++++ Records to use

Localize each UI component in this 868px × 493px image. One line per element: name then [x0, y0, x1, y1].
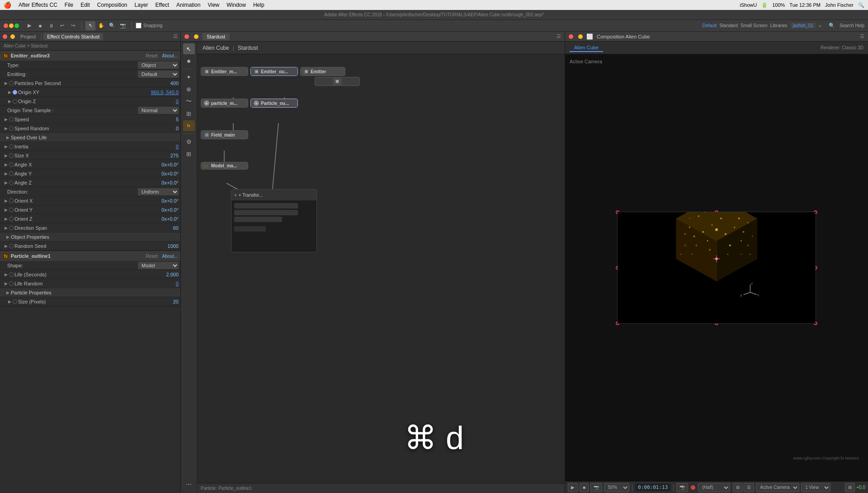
lr-value[interactable]: 0	[151, 281, 179, 286]
node-tool-particle[interactable]: ⊕	[183, 84, 195, 95]
az-value[interactable]: 0x+0.0°	[151, 180, 179, 185]
node-emitter-outline[interactable]: ⊞ Emitter_ou...	[250, 67, 298, 76]
life-expand[interactable]: ▶	[4, 272, 8, 277]
oz2-anim-dot[interactable]	[9, 217, 14, 221]
ay-anim-dot[interactable]	[9, 171, 14, 176]
lr-anim-dot[interactable]	[9, 281, 14, 286]
shape-dropdown[interactable]: Model Sphere	[138, 262, 179, 269]
ay-value[interactable]: 0x+0.0°	[151, 171, 179, 176]
sx-expand[interactable]: ▶	[4, 153, 8, 158]
menu-view[interactable]: View	[208, 2, 219, 8]
menu-help[interactable]: Help	[253, 2, 264, 8]
composition-view[interactable]: Active Camera	[565, 54, 868, 481]
transform-area[interactable]: + + Transfor...	[231, 189, 317, 252]
comp-panel-menu[interactable]: ☰	[860, 33, 864, 39]
sr-expand[interactable]: ▶	[4, 126, 8, 131]
az-anim-dot[interactable]	[9, 180, 14, 185]
oxy-value[interactable]: 960.0, 540.0	[151, 90, 179, 95]
preview-stop-btn[interactable]: ■	[580, 483, 589, 492]
node-emitter-main[interactable]: ⊞ Emitter_m...	[201, 67, 248, 76]
transform-row1[interactable]	[234, 203, 298, 209]
fx-emitter-header[interactable]: fx Emitter_outline3 Reset About...	[0, 51, 180, 61]
camera-select[interactable]: Active Camera	[756, 483, 799, 492]
preview-cam-btn[interactable]: 📷	[590, 483, 602, 492]
apple-menu[interactable]: 🍎	[4, 1, 11, 9]
ox-value[interactable]: 0x+0.0°	[151, 198, 179, 204]
oy-expand[interactable]: ▶	[4, 208, 8, 212]
fx-particle-header[interactable]: fx Particle_outline1 Reset About...	[0, 251, 180, 261]
sx-value[interactable]: 275	[151, 153, 179, 158]
workspace-expand[interactable]: »	[819, 23, 821, 28]
oy-anim-dot[interactable]	[9, 208, 14, 212]
project-tab[interactable]: Project	[17, 33, 39, 40]
node-particle-outline[interactable]: ● Particle_ou...	[250, 99, 298, 108]
node-tool-plus[interactable]: ⊞	[183, 108, 195, 119]
inertia-value[interactable]: 0	[151, 144, 179, 149]
effect-controls-tab[interactable]: Effect Controls Stardust	[43, 33, 103, 40]
menu-layer[interactable]: Layer	[135, 2, 148, 8]
menu-window[interactable]: Window	[226, 2, 246, 8]
menu-animation[interactable]: Animation	[176, 2, 200, 8]
stardust-tab[interactable]: Stardust	[202, 33, 230, 40]
oxy-expand[interactable]: ▶	[7, 90, 12, 95]
stardust-minimize[interactable]	[194, 34, 198, 39]
ox-expand[interactable]: ▶	[4, 199, 8, 203]
transform-row3[interactable]	[234, 217, 282, 222]
node-tool-fx[interactable]: fx	[183, 120, 195, 131]
life-value[interactable]: 2.000	[151, 272, 179, 277]
maximize-window-btn[interactable]	[14, 24, 19, 28]
sr-value[interactable]: 0	[151, 126, 179, 131]
comp-close-btn[interactable]	[569, 34, 573, 39]
rs-value[interactable]: 1000	[151, 243, 179, 249]
panel-menu-icon[interactable]: ☰	[173, 33, 178, 39]
toolbar-undo-btn[interactable]: ↩	[57, 21, 67, 30]
snapshot-btn[interactable]: 📸	[676, 483, 688, 492]
oxy-anim-dot[interactable]	[13, 90, 17, 95]
pps-anim-dot[interactable]	[9, 81, 14, 85]
fx-particle-reset[interactable]: Reset	[146, 254, 157, 259]
inertia-anim-dot[interactable]	[9, 144, 14, 149]
workspace-small[interactable]: Small Screen	[741, 23, 767, 28]
viewer-grid-btn[interactable]: ⊞	[733, 483, 743, 492]
app-name[interactable]: After Effects CC	[19, 2, 57, 8]
oz-anim-dot[interactable]	[13, 99, 17, 104]
rs-expand[interactable]: ▶	[4, 244, 8, 248]
node-canvas[interactable]: ⊞ Emitter_m... ⊞ Emitter_ou...	[197, 54, 565, 483]
node-tool-more[interactable]: ⋯	[183, 479, 195, 489]
speed-value[interactable]: 5	[151, 117, 179, 122]
ax-anim-dot[interactable]	[9, 162, 14, 167]
zoom-select[interactable]: 50% 100% 25%	[604, 483, 629, 492]
speed-anim-dot[interactable]	[9, 117, 14, 122]
ds-anim-dot[interactable]	[9, 226, 14, 230]
menu-file[interactable]: File	[65, 2, 73, 8]
effect-controls-scroll[interactable]: fx Emitter_outline3 Reset About... Type:…	[0, 51, 180, 493]
stardust-close[interactable]	[184, 34, 189, 39]
lr-expand[interactable]: ▶	[4, 281, 8, 286]
workspace-jasfish[interactable]: jasfish_01	[790, 23, 816, 28]
snapping-checkbox[interactable]	[136, 23, 142, 28]
fx-particle-about[interactable]: About...	[162, 254, 178, 259]
sp-value[interactable]: 20	[151, 299, 179, 304]
pps-value[interactable]: 400	[151, 81, 179, 86]
close-window-btn[interactable]	[4, 24, 8, 28]
sol-expand[interactable]: ▶	[5, 135, 10, 140]
node-tool-grid[interactable]: ⊞	[183, 148, 195, 159]
viewer-guide-btn[interactable]: ☰	[744, 483, 754, 492]
search-icon[interactable]: 🔍	[858, 2, 864, 8]
op-expand[interactable]: ▶	[5, 235, 10, 239]
az-expand[interactable]: ▶	[4, 180, 8, 185]
sp-anim-dot[interactable]	[13, 299, 17, 304]
sp-expand[interactable]: ▶	[7, 299, 12, 304]
node-emitter2[interactable]: ⊞ Emitter	[300, 67, 345, 76]
oz-expand[interactable]: ▶	[7, 99, 12, 104]
workspace-default[interactable]: Default	[703, 23, 717, 28]
pps-expand[interactable]: ▶	[4, 81, 8, 85]
oz2-value[interactable]: 0x+0.0°	[151, 216, 179, 222]
ds-expand[interactable]: ▶	[4, 226, 8, 230]
menu-edit[interactable]: Edit	[80, 2, 90, 8]
record-btn[interactable]	[691, 485, 695, 490]
workspace-standard[interactable]: Standard	[719, 23, 738, 28]
toolbar-ram-preview-btn[interactable]: ⏸	[46, 21, 56, 30]
sx-anim-dot[interactable]	[9, 153, 14, 158]
fx-emitter-about[interactable]: About...	[162, 53, 178, 58]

++++++++

*Try it*
Locate the lines above that hold the word "close". Show every one of them.

*Answer for this exercise*
comp-close-btn[interactable]	[569, 34, 573, 39]
stardust-close[interactable]	[184, 34, 189, 39]
close-window-btn[interactable]	[4, 24, 8, 28]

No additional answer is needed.